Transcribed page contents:
==*==

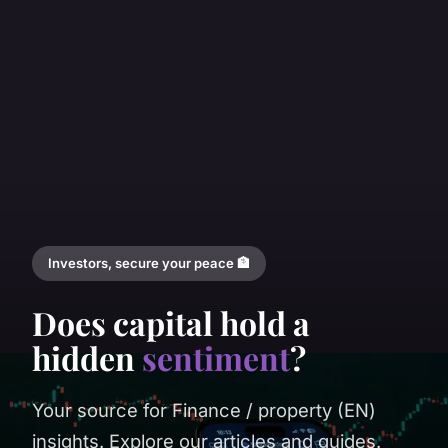
Investors, secure your peace 🏦
Does capital hold a
hidden
sentiment
?
Your source for Finance / property (EN)
insights. Explore our articles and guides.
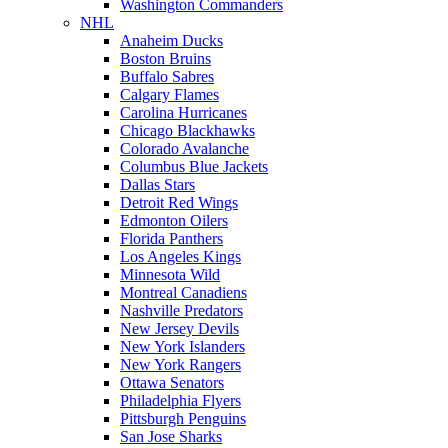
Washington Commanders
NHL
Anaheim Ducks
Boston Bruins
Buffalo Sabres
Calgary Flames
Carolina Hurricanes
Chicago Blackhawks
Colorado Avalanche
Columbus Blue Jackets
Dallas Stars
Detroit Red Wings
Edmonton Oilers
Florida Panthers
Los Angeles Kings
Minnesota Wild
Montreal Canadiens
Nashville Predators
New Jersey Devils
New York Islanders
New York Rangers
Ottawa Senators
Philadelphia Flyers
Pittsburgh Penguins
San Jose Sharks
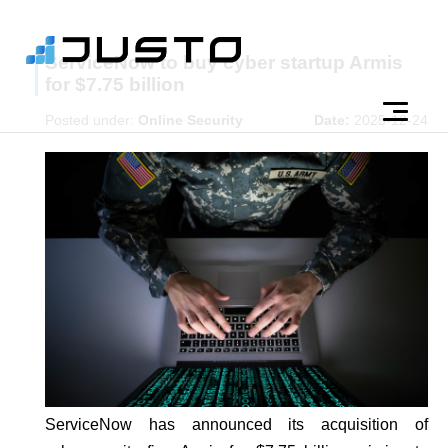
ServiceNow to buy cyber startup Armis
for $7.75 billion
Posted under:
Online Security
Date:
2025-12-24
ServiceNow has announced its acquisition of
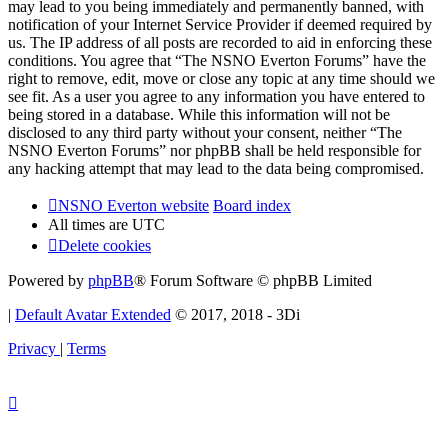
may lead to you being immediately and permanently banned, with
notification of your Internet Service Provider if deemed required by
us. The IP address of all posts are recorded to aid in enforcing these
conditions. You agree that “The NSNO Everton Forums” have the
right to remove, edit, move or close any topic at any time should we
see fit. As a user you agree to any information you have entered to
being stored in a database. While this information will not be
disclosed to any third party without your consent, neither “The
NSNO Everton Forums” nor phpBB shall be held responsible for
any hacking attempt that may lead to the data being compromised.
NSNO Everton website
Board index
All times are
UTC
Delete cookies
Powered by
phpBB
® Forum Software © phpBB Limited
|
Default Avatar Extended
© 2017, 2018 - 3Di
Privacy
|
Terms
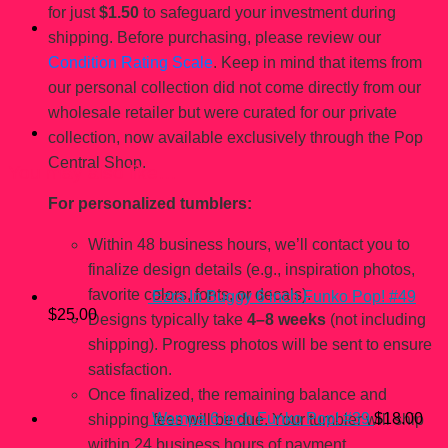
for just
$1.50
to safeguard your investment during
shipping. Before purchasing, please review our
Condition Rating Scale
. Keep in mind that items from
our personal collection did not come directly from our
wholesale retailer but were curated for our private
collection, now available exclusively through the Pop
Central Shop.
You may also like…
For personalized tumblers:
Within 48 business hours, we’ll contact you to
finalize design details (e.g., inspiration photos,
favorite colors, fonts, or decals).
Ezra In Buggy 6 inch Funko Pop! #49
$
25.00
Designs typically take
4–8 weeks
(not including
shipping). Progress photos will be sent to ensure
satisfaction.
Once finalized, the remaining balance and
Wampa 6 inch Funko Pop! #39
$
18.00
shipping fees will be due. Your tumbler will ship
within 24 business hours of payment.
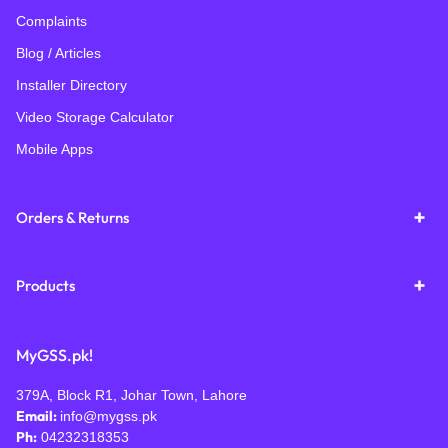
Complaints
Blog / Articles
Installer Directory
Video Storage Calculator
Mobile Apps
Orders & Returns
Products
MyGSS.pk!
379A, Block R1, Johar Town, Lahore
Email:
info@mygss.pk
Ph:
04232318353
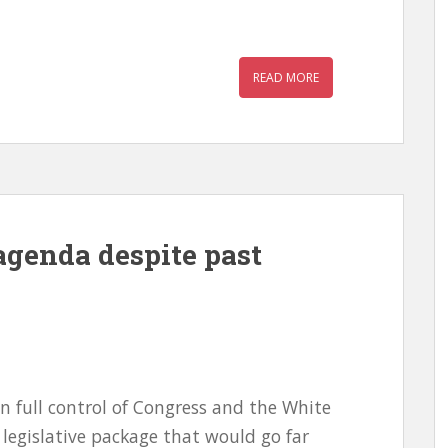
READ MORE
agenda despite past
n full control of Congress and the White
legislative package that would go far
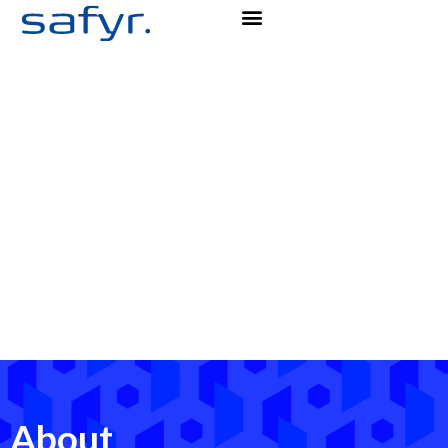
About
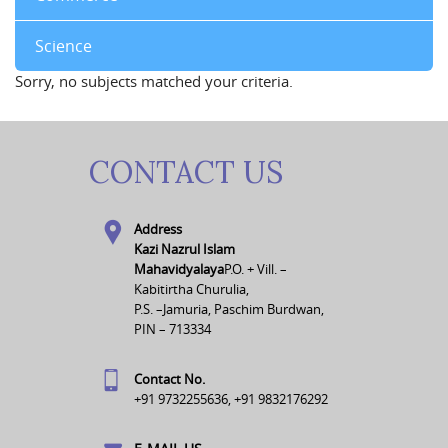
Science
Sorry, no subjects matched your criteria.
CONTACT US
Address
Kazi Nazrul Islam
Mahavidyalaya
P.O. + Vill. –
Kabitirtha Churulia,
P.S. –Jamuria, Paschim Burdwan,
PIN – 713334
Contact No.
+91 9732255636, +91 9832176292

==*==

# [Work instruction]
Find the line with "disclosed to any" in the entries above. Set down exactly every line from it up to and including the line with "favorite colors, fonts, or decals).", images excluded.

# [Response box]
disclosed to any third party without your consent, neither “The
NSNO Everton Forums” nor phpBB shall be held responsible for
any hacking attempt that may lead to the data being compromised.
NSNO Everton website
Board index
All times are
UTC
Delete cookies
Powered by
phpBB
® Forum Software © phpBB Limited
|
Default Avatar Extended
© 2017, 2018 - 3Di
Privacy
|
Terms
for just
$1.50
to safeguard your investment during
shipping. Before purchasing, please review our
Condition Rating Scale
. Keep in mind that items from
our personal collection did not come directly from our
wholesale retailer but were curated for our private
collection, now available exclusively through the Pop
Central Shop.
You may also like…
For personalized tumblers:
Within 48 business hours, we’ll contact you to
finalize design details (e.g., inspiration photos,
favorite colors, fonts, or decals).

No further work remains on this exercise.